Cet article s'adresse aux fondatrices, fondateurs, COO, Head of Customer Success et Heads of Operations qui sentent que leur support a un problème quelque part mais ne savent pas par quel bout le prendre. Il détaille la méthodologie que nous appliquons en mission, et il est volontairement écrit pour que vous puissiez l'utiliser même sans nous — en interne, ou avec un autre prestataire.

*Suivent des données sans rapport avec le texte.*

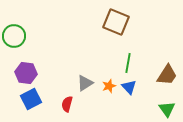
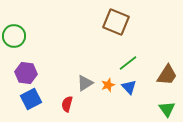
green line: rotated 42 degrees clockwise
orange star: moved 1 px left, 1 px up
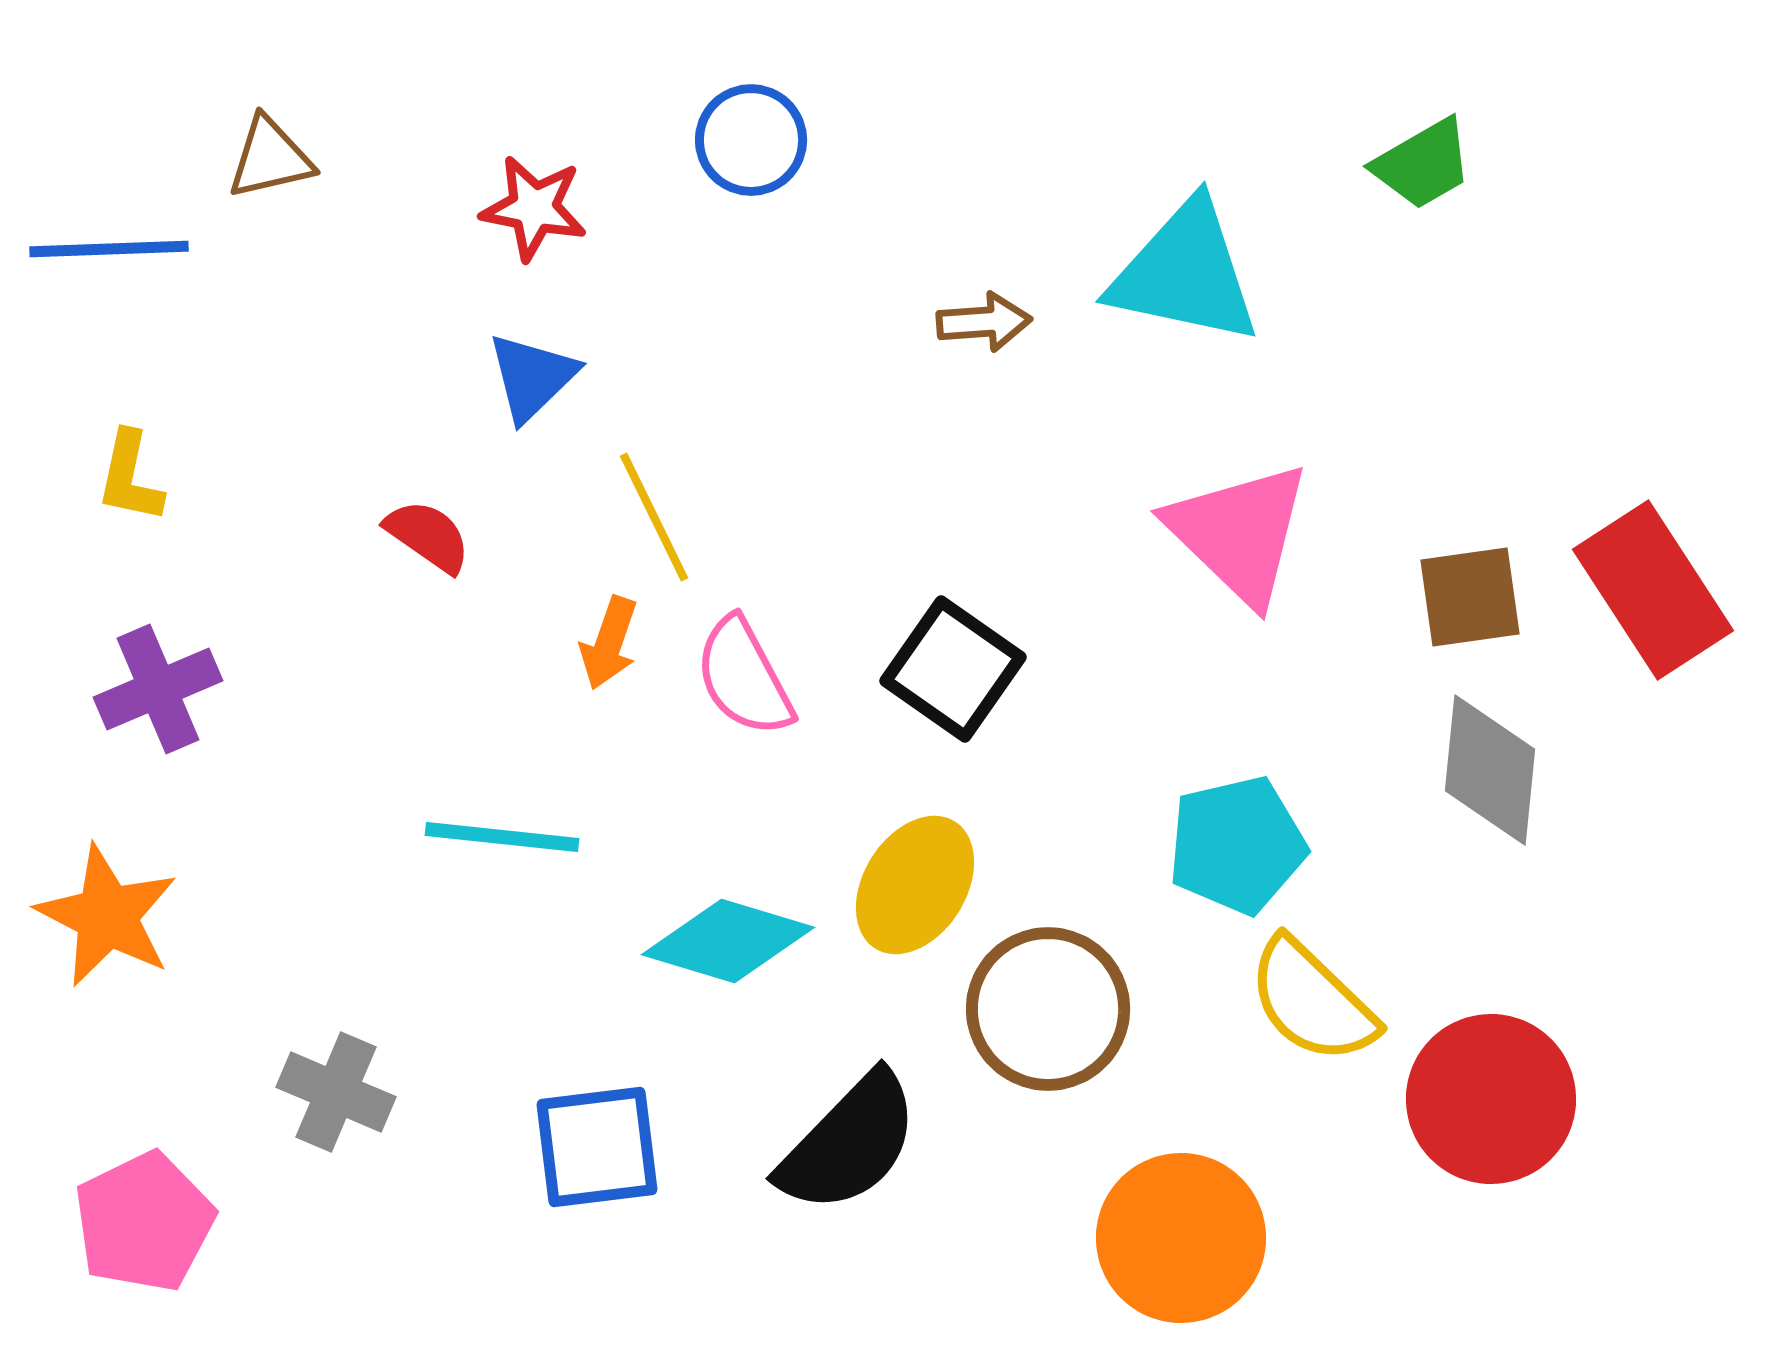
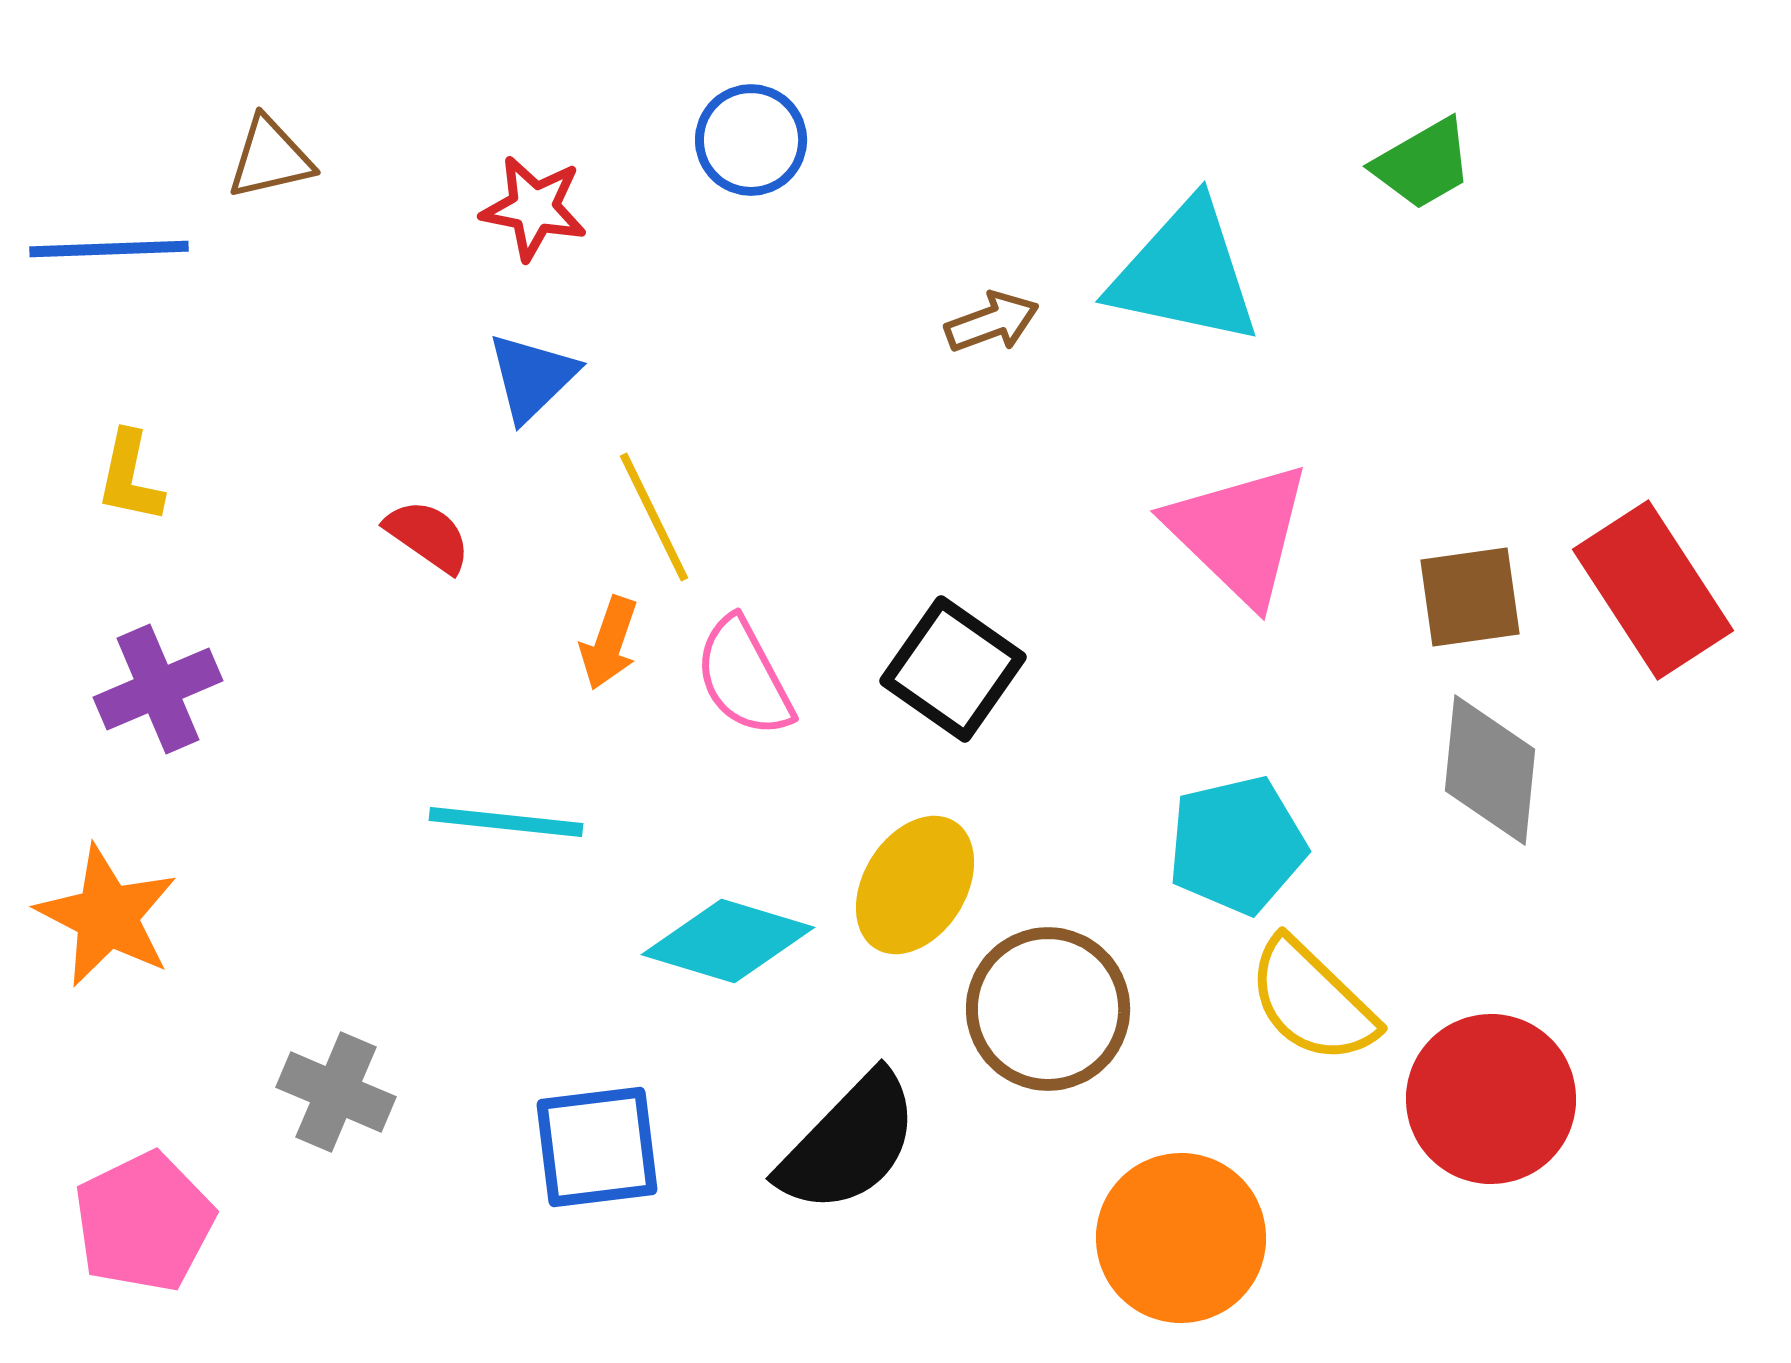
brown arrow: moved 8 px right; rotated 16 degrees counterclockwise
cyan line: moved 4 px right, 15 px up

1. Pourquoi un audit avant tout
Le réflexe naturel face à un support en difficulté, c'est l'action immédiate : recruter un agent supplémentaire, changer pour Zendesk, lancer une campagne de formation. Ce sont parfois les bonnes décisions — mais sans audit, vous les prenez à l'aveugle.
Trois conséquences possibles de l'action sans diagnostic :
- Mauvais recrutement. Vous embauchez sans savoir précisément quel profil il vous faut. 6 mois plus tard, vous constatez que c'était la mauvaise personne pour le bon poste — ou la bonne personne pour le mauvais poste
- Mauvais outil. Vous payez 25 k€ pour Zendesk Enterprise alors qu'un Front à 9 k€ aurait suffi. Ou inverse : vous restez chez Crisp alors que la croissance demande Zendesk depuis 6 mois
- Solution sur le mauvais problème. Vous formez votre équipe à la "communication empathique" alors que le vrai problème, c'est l'absence d'outil de tracking SLA — la formation devient inutile
Un audit qualifié coûte entre 1 000 et 10 000 € selon la taille. Une mauvaise décision support coûte typiquement entre 30 et 150 k€ par an. Le ROI du diagnostic est rarement négatif.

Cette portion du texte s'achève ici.